Question

Provided the following ruby hash:

{
    cat: {
        1: 2,
        2: 10,
        3: 11,
        4: 1
    },
    wings: {
        1: 3,
        2: 5,
        3: 7,
        4: 7
    },
    grimace: {
        1: 4,
        2: 5,
        3: 5,
        4: 1
    },
    stubborn: {
        1: 5,
        2: 3,
        3: 7,
        4: 5
    }
}

How can I sort the hash by the sum of 'leaf' excluding "4", for instance the value to compare for "cat" would be (2 + 10 + 11) = 23, the value for "wings" would be (3 + 5 + 7) = 15 so if I was comparing just those two they would be in the correct order, highest sum on top.
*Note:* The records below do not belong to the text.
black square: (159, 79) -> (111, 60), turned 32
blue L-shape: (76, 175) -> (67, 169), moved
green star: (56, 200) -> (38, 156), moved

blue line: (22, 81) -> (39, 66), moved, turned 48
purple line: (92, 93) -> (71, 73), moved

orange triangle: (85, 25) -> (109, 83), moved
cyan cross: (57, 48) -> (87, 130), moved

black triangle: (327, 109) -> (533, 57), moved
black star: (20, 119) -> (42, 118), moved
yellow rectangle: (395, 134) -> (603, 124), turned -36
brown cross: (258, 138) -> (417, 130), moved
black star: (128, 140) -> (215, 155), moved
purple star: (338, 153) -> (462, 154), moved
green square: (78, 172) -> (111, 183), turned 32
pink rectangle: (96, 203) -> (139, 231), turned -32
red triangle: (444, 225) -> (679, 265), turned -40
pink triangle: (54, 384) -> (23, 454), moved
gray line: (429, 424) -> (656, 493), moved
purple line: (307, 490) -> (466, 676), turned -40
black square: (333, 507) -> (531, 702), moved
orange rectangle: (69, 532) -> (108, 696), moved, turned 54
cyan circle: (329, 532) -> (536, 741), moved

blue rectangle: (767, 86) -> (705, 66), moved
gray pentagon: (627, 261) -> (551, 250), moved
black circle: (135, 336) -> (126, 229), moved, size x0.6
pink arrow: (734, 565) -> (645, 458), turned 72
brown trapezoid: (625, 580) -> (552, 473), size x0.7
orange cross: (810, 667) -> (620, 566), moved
It is safe to assume that it will ALWAYS be {1: value, 2: value, 3: value, 4: value} as those are keys for constants I have defined.

It is also safe to assume that I will only ever want to exclude the key "4", and always use the keys "1", "2", and "3"
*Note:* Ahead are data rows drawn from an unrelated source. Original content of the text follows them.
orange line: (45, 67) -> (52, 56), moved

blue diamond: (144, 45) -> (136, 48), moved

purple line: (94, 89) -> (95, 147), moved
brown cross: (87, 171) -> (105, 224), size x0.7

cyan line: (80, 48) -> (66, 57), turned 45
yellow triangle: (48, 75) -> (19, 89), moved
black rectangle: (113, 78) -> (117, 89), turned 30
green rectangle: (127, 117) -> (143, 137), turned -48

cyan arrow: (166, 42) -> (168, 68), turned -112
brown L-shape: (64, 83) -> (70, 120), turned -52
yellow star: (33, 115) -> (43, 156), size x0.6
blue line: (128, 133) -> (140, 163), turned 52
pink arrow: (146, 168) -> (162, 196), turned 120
Based on Jordan's suggestion I got this to work:

  tag_hash = tag_hash.sort_by do |h| 
    h[1].inject(0) do |sum, n| 
      n[0] == 4 ? sum : sum + (n[1] || 0)
    end
  end

The results seem a bit off but it appears to be my code, once I confirm that I'll accept the answer, thanks Jordan!
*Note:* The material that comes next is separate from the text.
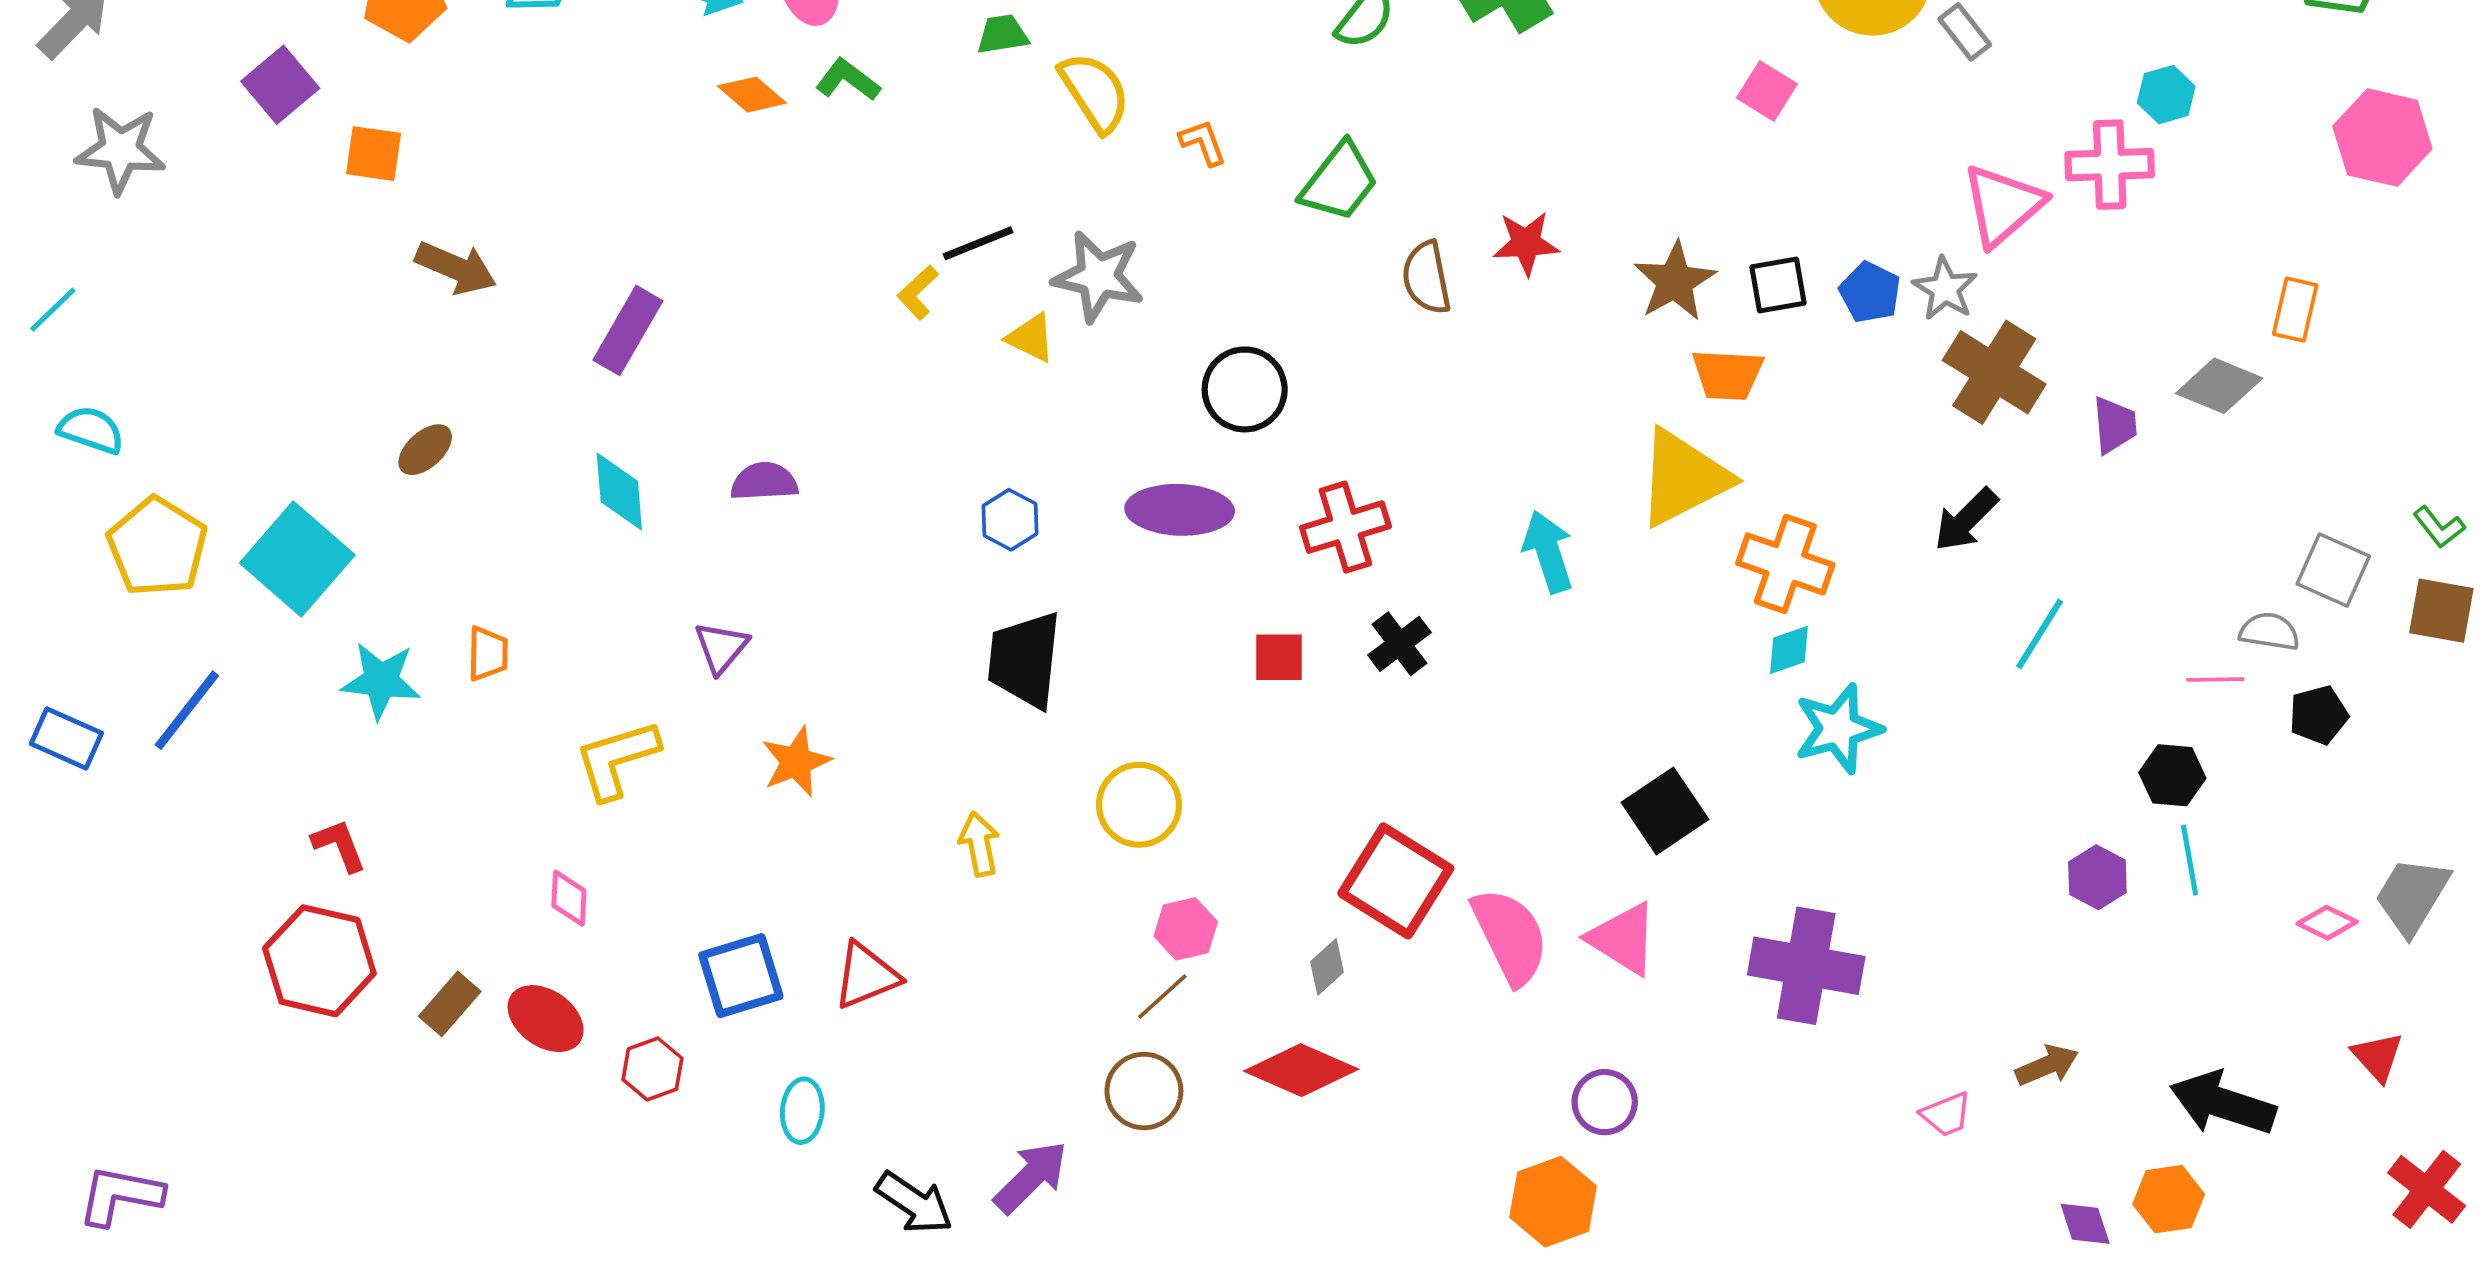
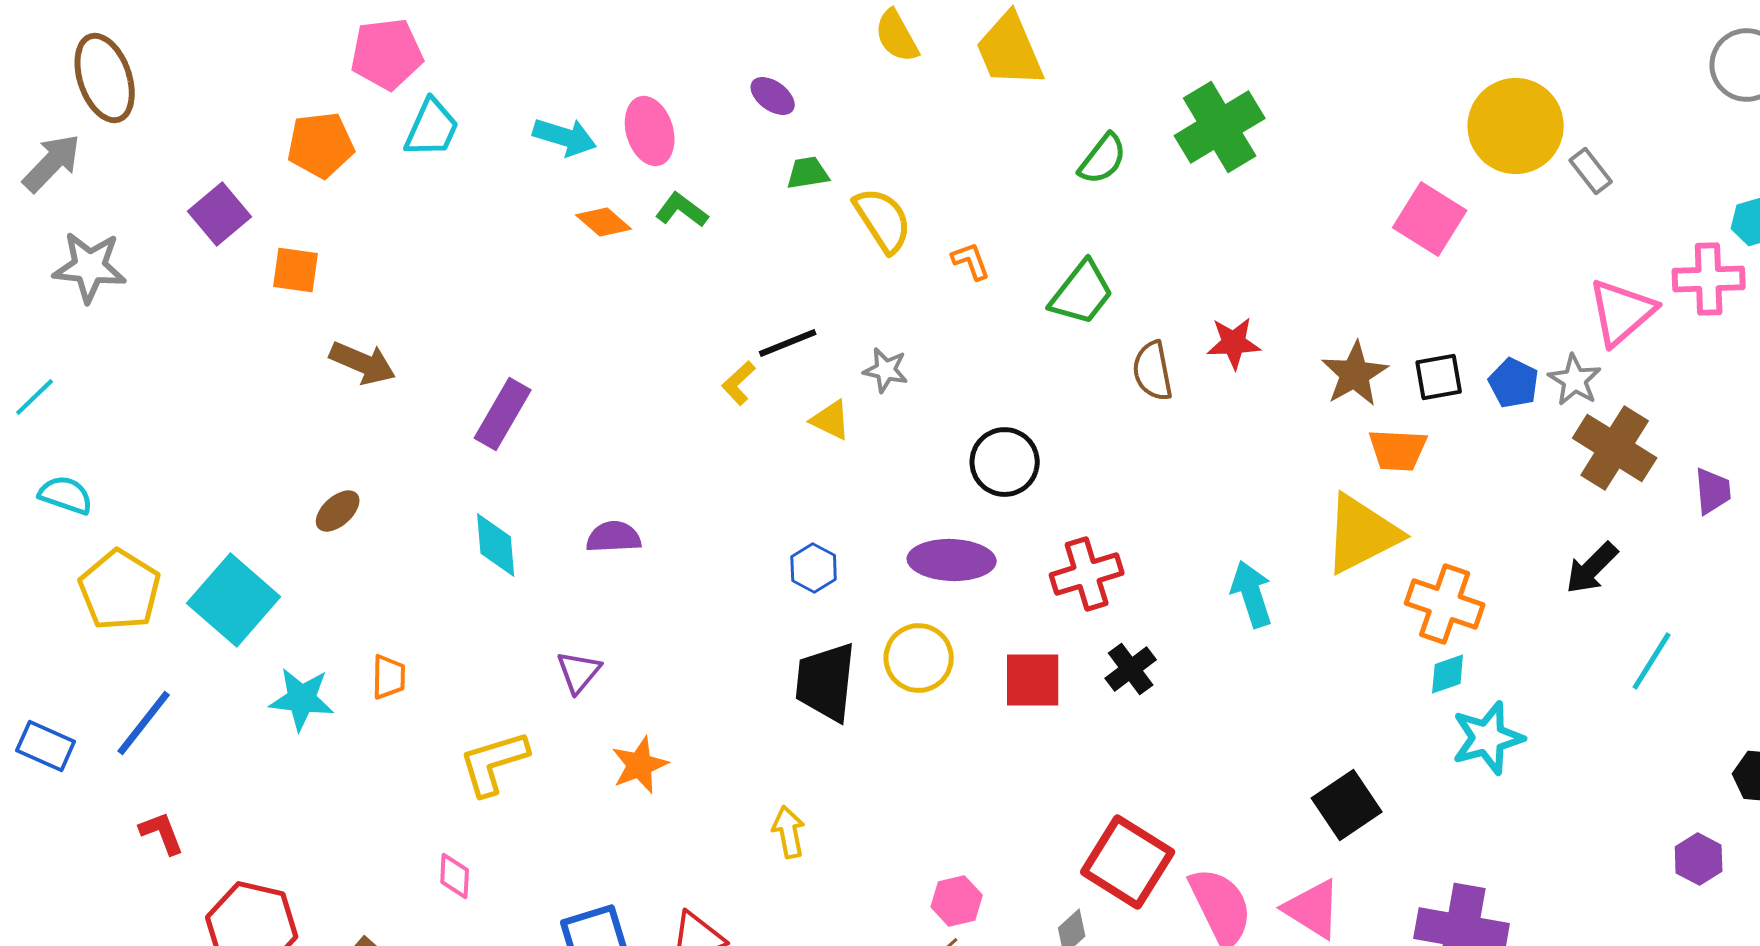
pink square: (1767, 91) -> (1430, 219), size x1.5
gray star: (1098, 276) -> (886, 370), size x0.6
red square: (1279, 657) -> (1033, 680), size x1.4
yellow circle: (1139, 805) -> (919, 658), moved
red L-shape: (339, 845) -> (162, 833), moved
I've updated my solution to use Wayne Conrad's idea, see my comment on his answer - Is it possible that its not carrying everything when it sorts, I linked to an image in my comment that shows the result of the actual sort in graph form.. seems odd to me..

Was it helpful?

Solution

tag_hash = tag_hash.sort_by do |_, leaf|
  leaf.reject do |key, _|
    key == 4
  end.collect(&:last).inject(:+)
end

OTHER TIPS

my_hash.sort_by do |_, h|
  h.inject(0) do |sum, n|
    # only add to the sum if the key isn't '4'
    n[0] == 4 ? sum : (sum + n[1])
  end
end

This can, of course, be shortened to a hideously unreadable one-liner:

my_hash.sort_by {|k,h| h.inject(0) {|sum,n| n[0] == 4 ? sum : (sum + n[1]) } }

This

puts a.sort_by { |k, v| -v.values[0..-1].inject(&:+) }

produces the following output, was this what you wanted?

cat
{1=>2, 2=>10, 3=>11, 4=>1}
wings
{1=>3, 2=>5, 3=>7, 4=>7}
stubborn
{1=>5, 2=>3, 3=>7, 4=>5}
grimace
{1=>4, 2=>5, 3=>5, 4=>1}

This seems to work:

x.sort_by{ |_,h| h.values.take(3).inject(:+) }

This assumes that the subhashes are sorted (the first three entries are the entries you want to sum up).

When you use ActiveSupport you could do this:

x.sort_by{ |_,h| h.values.take(3).sum }

or

x.sort_by{ |_,h| h.slice(1,2,3).values.sum }

Hash#slice returns a hash that contains only the keys passed to slice. Array#take returns an array containing the first n entries of the source array.